Across the entries that follow, work out the number of lines containing the string "Bereich", and state it alone.

| Provided records |
================================
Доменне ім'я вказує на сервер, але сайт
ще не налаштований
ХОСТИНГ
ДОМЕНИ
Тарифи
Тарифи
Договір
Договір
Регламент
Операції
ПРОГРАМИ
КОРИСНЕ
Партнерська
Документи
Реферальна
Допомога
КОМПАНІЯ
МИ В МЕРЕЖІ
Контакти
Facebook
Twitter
================================
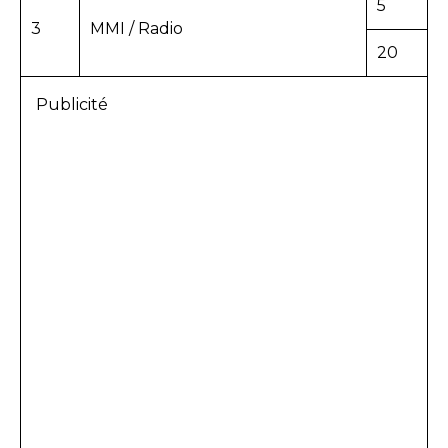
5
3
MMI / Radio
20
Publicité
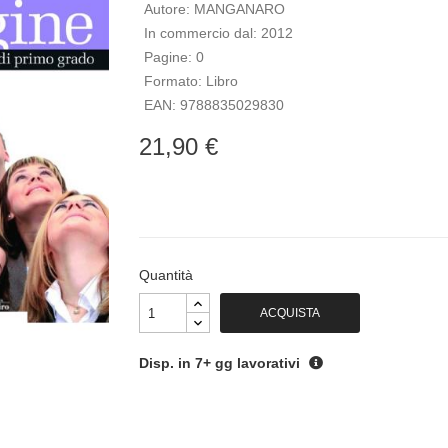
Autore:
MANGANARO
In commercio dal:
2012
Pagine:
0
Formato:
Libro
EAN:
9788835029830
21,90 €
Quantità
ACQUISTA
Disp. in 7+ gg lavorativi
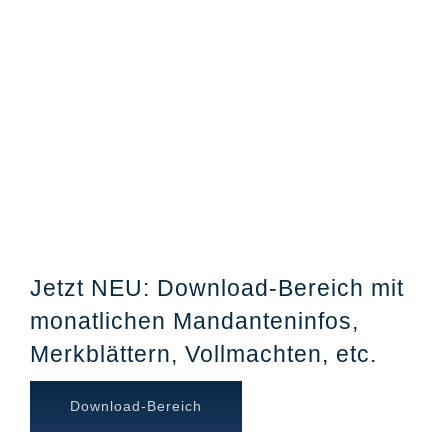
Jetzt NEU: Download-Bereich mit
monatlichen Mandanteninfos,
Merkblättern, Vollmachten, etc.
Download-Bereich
================================
| Expected answer |
2